> Directions for this task: Write out the stretch of lines below that begins at the line with "You are a GUI" and ends at the line with "点击咨询客服 (649, 2532)", including both, exactly as given and nothing more.

> Data extracted from a collection:
******************************

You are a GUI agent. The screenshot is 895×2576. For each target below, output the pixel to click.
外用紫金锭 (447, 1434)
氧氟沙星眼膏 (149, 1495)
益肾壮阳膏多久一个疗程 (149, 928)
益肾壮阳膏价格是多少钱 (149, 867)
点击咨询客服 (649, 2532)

******************************

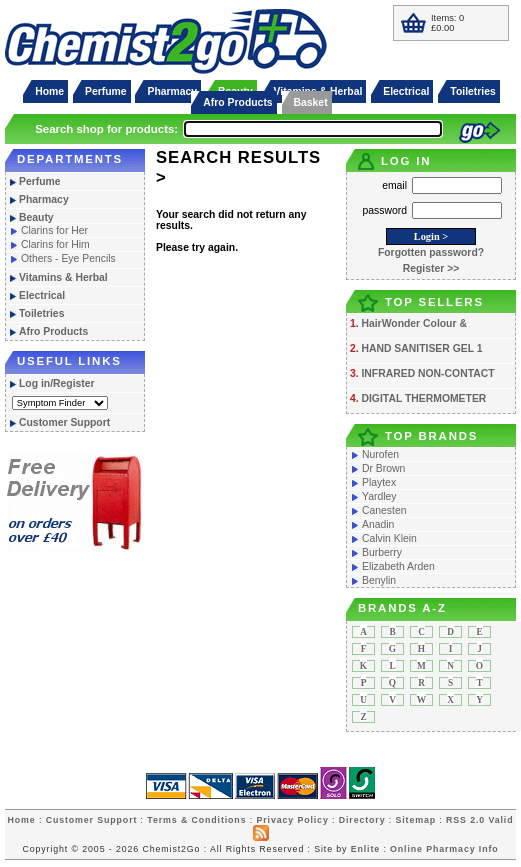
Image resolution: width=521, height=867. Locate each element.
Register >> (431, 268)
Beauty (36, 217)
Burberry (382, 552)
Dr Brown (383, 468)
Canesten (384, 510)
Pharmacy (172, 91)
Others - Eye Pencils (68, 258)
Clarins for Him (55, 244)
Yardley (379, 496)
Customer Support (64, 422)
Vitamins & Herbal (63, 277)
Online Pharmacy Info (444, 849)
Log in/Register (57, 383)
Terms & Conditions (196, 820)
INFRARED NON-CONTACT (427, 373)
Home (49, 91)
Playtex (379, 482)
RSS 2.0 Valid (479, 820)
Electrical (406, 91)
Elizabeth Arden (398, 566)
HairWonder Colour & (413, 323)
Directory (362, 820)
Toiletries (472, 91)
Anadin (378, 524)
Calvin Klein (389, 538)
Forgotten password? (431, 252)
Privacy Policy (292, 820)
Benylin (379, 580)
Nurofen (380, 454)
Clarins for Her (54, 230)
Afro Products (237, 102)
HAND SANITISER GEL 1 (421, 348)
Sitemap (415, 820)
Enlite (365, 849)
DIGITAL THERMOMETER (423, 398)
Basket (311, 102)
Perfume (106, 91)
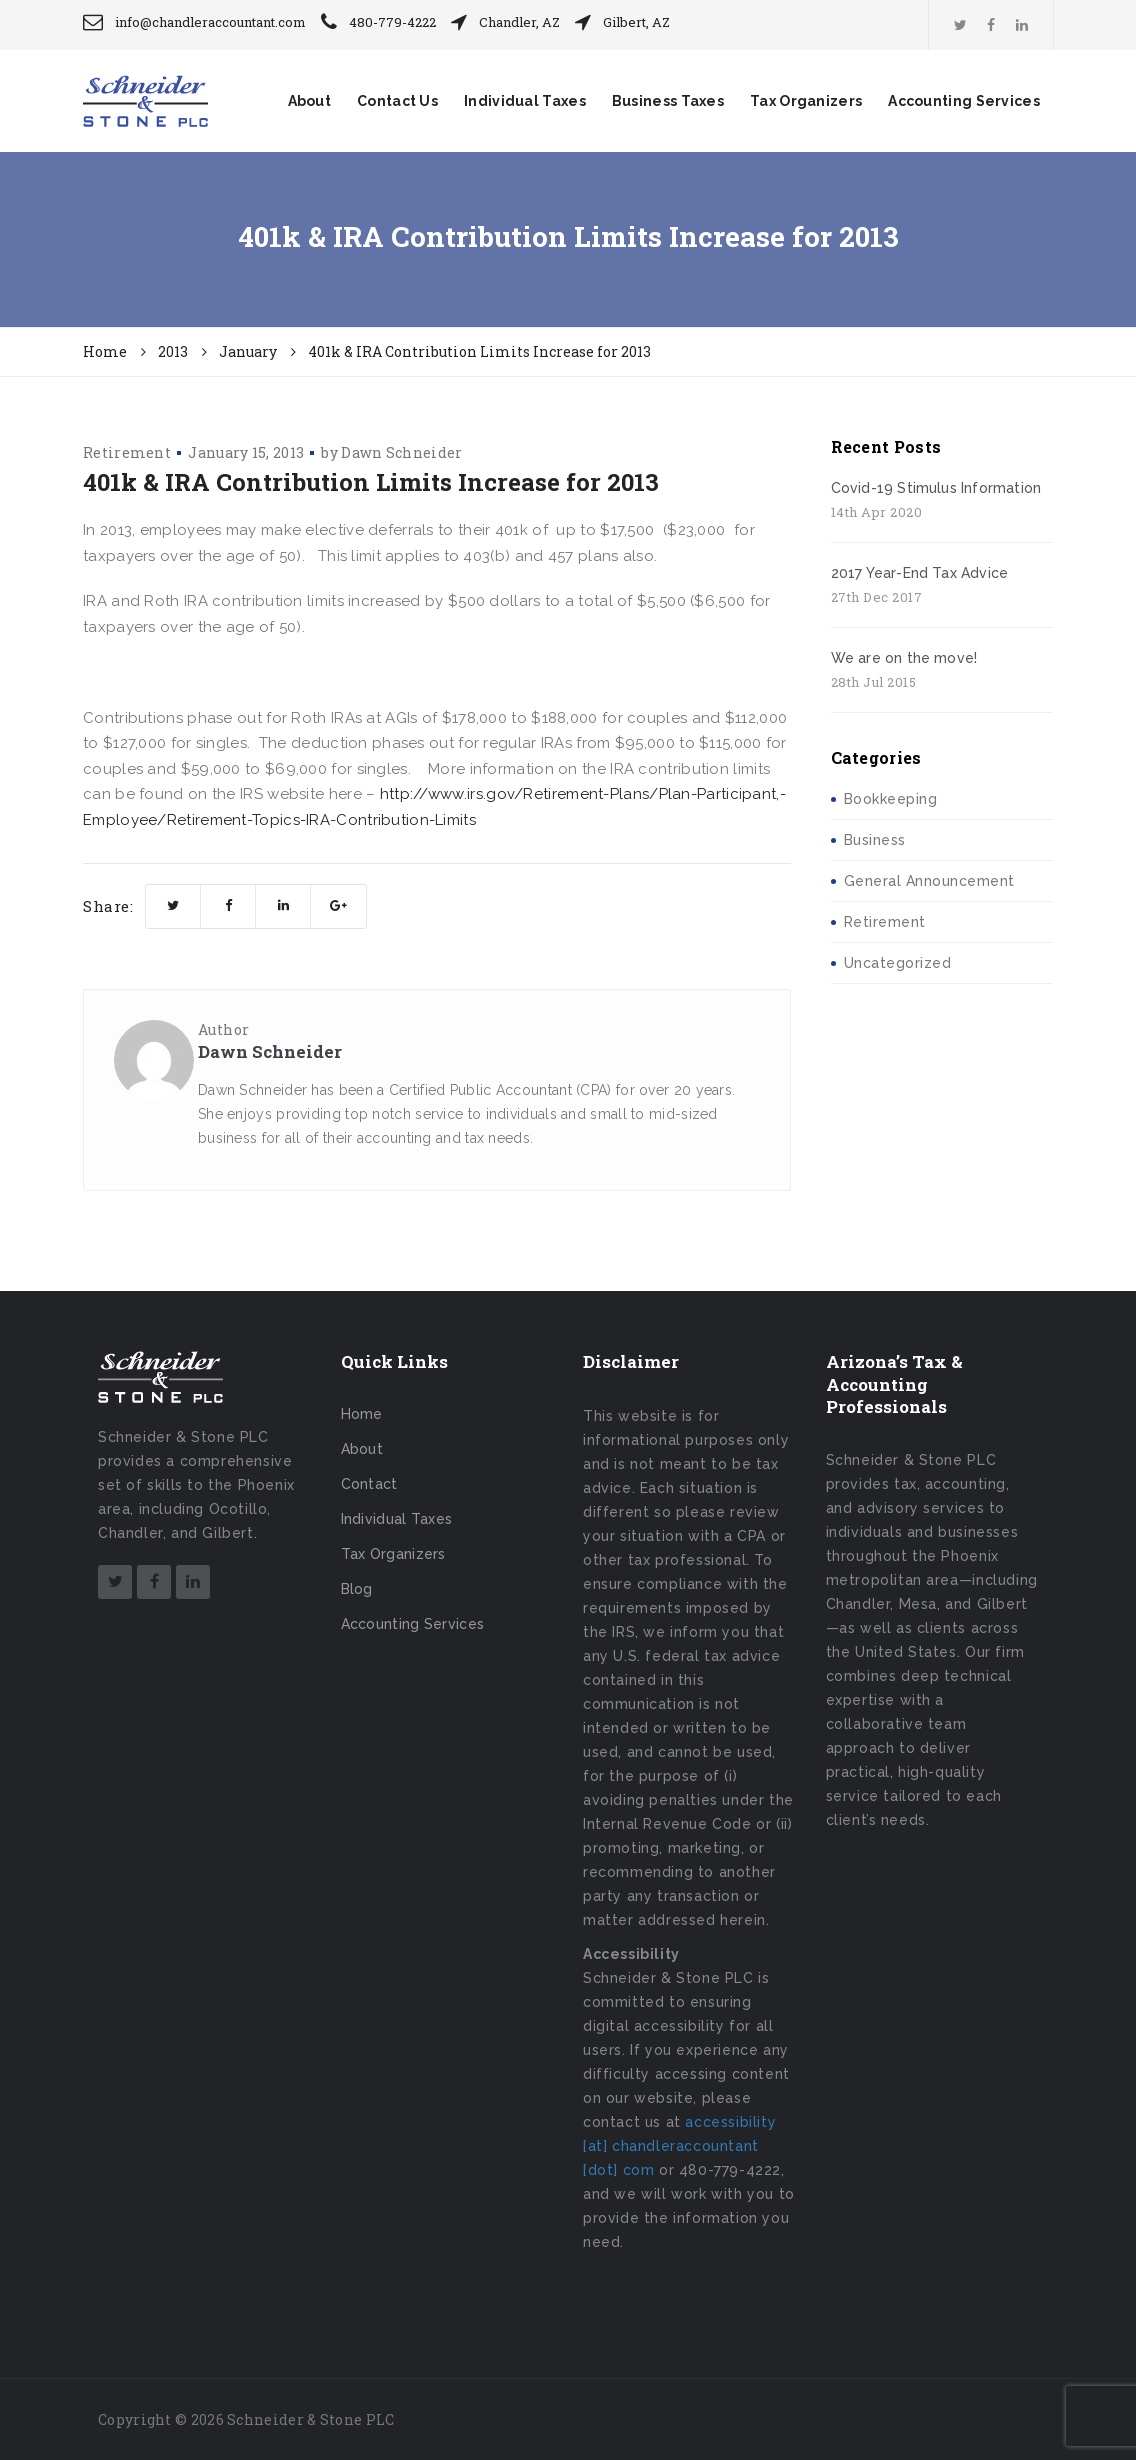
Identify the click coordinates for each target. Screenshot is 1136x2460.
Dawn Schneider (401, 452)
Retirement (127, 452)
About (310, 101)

******************************

> Response to the exercise:
You are a GUI agent. The screenshot is 895×2576. For each target below, output the pixel to click.
外用紫金锭 (447, 1434)
氧氟沙星眼膏 (149, 1495)
益肾壮阳膏多久一个疗程 (149, 928)
益肾壮阳膏价格是多少钱 (149, 867)
点击咨询客服 (649, 2532)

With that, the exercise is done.